- _YOUR ASSIGNMENT_
Your copy must hold all of the data below, unchanged and without images.

- _DATASET_
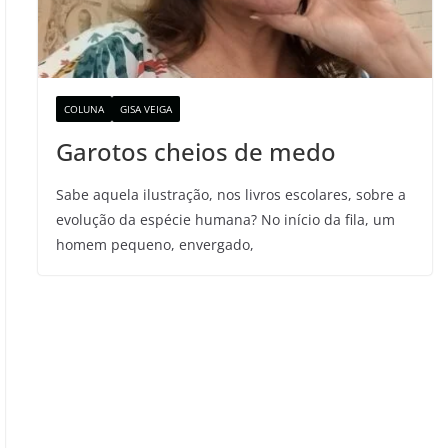
COLUNA
GISA VEIGA
Garotos cheios de medo
Sabe aquela ilustração, nos livros escolares, sobre a
evolução da espécie humana? No início da fila, um
homem pequeno, envergado,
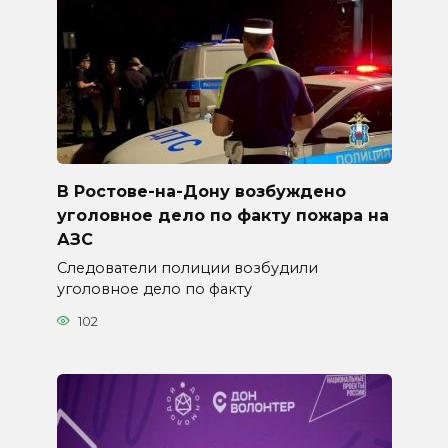
В Ростове-на-Дону возбуждено
уголовное дело по факту пожара на
АЗС
Следователи полиции возбудили
уголовное дело по факту
102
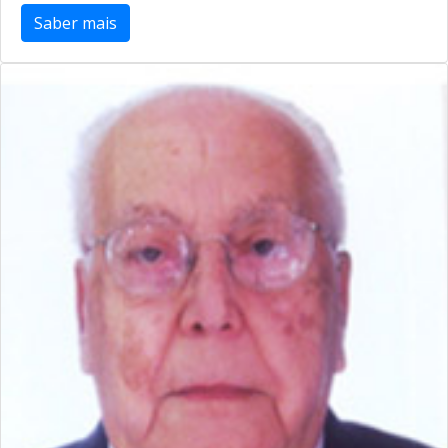
Saber mais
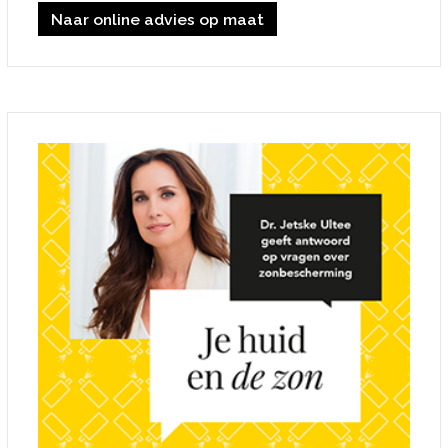
Naar online advies op maat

- _ANSWER SPACE_
COLUNA
GISA VEIGA
Garotos cheios de medo
Sabe aquela ilustração, nos livros escolares, sobre a
evolução da espécie humana? No início da fila, um
homem pequeno, envergado,
В Ростове-на-Дону возбуждено
уголовное дело по факту пожара на
АЗС
Следователи полиции возбудили
уголовное дело по факту
102
Saber mais
Naar online advies op maat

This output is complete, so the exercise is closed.